* Materials provided
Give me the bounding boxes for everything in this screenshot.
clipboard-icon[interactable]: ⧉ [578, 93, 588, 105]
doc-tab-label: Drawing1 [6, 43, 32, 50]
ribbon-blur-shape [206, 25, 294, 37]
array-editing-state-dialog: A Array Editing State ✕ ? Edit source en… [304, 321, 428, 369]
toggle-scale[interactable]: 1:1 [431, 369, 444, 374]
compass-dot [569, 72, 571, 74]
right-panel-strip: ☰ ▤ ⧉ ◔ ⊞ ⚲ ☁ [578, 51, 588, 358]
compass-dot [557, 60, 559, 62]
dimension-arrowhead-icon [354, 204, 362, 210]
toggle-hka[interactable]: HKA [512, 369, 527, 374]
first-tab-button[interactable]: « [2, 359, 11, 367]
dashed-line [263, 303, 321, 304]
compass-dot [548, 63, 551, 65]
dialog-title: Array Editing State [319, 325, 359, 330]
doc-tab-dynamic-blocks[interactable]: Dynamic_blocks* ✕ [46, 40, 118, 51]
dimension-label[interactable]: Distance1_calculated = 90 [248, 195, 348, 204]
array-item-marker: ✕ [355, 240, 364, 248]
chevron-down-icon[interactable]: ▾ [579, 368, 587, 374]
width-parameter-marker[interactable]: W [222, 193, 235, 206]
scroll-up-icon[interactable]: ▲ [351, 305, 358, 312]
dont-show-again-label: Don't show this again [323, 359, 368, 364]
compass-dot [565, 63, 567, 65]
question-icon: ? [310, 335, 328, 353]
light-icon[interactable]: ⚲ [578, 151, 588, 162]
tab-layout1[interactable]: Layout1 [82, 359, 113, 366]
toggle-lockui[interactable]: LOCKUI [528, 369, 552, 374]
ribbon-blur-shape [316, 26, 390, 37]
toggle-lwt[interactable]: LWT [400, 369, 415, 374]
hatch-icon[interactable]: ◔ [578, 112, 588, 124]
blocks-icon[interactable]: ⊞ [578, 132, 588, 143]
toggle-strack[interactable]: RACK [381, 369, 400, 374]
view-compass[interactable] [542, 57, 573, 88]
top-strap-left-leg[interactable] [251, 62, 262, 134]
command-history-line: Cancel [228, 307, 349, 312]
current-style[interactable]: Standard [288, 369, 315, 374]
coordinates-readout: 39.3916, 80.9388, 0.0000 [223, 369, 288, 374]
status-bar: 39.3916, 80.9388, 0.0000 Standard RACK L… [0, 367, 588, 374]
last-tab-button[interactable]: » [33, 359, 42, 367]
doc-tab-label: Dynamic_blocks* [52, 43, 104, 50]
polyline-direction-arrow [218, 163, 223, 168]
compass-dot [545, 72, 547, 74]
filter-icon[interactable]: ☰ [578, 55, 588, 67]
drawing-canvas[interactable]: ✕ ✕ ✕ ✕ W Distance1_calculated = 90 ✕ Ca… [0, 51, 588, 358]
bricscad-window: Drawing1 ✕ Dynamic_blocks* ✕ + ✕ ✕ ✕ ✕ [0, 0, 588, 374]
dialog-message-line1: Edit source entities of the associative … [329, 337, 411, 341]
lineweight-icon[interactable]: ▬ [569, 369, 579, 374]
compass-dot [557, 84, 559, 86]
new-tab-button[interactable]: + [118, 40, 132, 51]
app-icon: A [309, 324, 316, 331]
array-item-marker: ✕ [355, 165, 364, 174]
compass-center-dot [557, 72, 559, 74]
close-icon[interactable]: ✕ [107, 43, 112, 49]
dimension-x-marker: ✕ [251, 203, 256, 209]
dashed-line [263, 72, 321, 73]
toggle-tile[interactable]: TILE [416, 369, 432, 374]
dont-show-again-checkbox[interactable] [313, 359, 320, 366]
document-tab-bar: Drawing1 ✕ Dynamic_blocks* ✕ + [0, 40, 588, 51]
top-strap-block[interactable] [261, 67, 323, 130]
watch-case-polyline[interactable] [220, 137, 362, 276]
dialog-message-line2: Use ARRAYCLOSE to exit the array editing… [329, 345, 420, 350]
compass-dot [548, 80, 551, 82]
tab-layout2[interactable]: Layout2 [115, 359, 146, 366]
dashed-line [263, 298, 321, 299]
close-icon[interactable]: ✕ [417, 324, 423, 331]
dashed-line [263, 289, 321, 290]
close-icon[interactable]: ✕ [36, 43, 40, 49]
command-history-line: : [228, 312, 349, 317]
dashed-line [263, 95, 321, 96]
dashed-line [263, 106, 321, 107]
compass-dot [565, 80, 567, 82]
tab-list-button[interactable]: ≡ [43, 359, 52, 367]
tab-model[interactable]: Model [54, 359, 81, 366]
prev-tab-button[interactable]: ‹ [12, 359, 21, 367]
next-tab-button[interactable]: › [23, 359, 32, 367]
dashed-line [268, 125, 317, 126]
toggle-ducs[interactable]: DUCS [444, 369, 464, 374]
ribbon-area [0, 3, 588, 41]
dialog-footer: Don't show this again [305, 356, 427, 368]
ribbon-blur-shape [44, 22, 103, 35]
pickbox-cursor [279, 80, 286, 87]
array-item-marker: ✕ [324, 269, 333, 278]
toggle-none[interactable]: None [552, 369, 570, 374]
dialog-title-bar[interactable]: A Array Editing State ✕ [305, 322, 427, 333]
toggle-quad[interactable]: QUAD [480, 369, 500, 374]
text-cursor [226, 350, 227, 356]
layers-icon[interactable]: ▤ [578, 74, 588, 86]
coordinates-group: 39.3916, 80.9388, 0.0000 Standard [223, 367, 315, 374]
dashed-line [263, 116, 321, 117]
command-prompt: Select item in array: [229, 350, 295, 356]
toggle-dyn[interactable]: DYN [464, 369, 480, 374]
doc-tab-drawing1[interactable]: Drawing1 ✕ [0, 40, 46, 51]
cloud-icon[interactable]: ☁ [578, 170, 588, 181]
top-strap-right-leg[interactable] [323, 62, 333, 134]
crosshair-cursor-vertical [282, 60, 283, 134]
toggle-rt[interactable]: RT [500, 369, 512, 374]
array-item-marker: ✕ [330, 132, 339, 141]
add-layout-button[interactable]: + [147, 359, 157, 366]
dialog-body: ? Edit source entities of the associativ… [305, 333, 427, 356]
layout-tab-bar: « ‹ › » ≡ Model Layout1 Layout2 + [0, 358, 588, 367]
--
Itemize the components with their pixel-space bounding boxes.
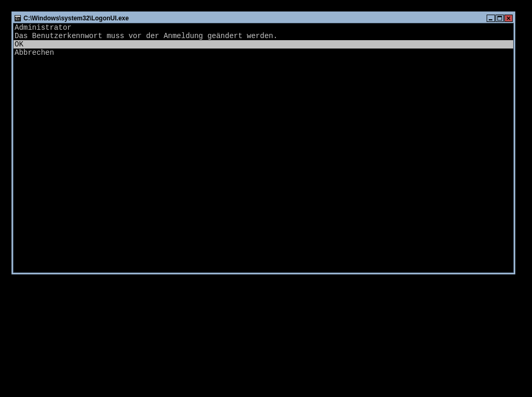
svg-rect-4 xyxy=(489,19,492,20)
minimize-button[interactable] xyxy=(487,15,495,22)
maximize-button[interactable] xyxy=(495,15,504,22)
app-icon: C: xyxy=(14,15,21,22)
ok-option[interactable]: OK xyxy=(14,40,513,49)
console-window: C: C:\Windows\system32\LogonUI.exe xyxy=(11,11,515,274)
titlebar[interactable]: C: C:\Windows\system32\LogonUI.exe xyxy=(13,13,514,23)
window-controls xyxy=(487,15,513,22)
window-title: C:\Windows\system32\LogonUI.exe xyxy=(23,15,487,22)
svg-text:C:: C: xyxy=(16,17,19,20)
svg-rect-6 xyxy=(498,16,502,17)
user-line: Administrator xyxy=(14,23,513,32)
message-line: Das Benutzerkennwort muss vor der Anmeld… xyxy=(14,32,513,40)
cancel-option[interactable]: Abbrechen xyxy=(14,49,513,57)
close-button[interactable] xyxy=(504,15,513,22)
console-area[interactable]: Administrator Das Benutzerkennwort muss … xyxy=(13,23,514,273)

* Required work
Count every line above that holds the string "this" and give the total, nothing more.

* Exercise answer
3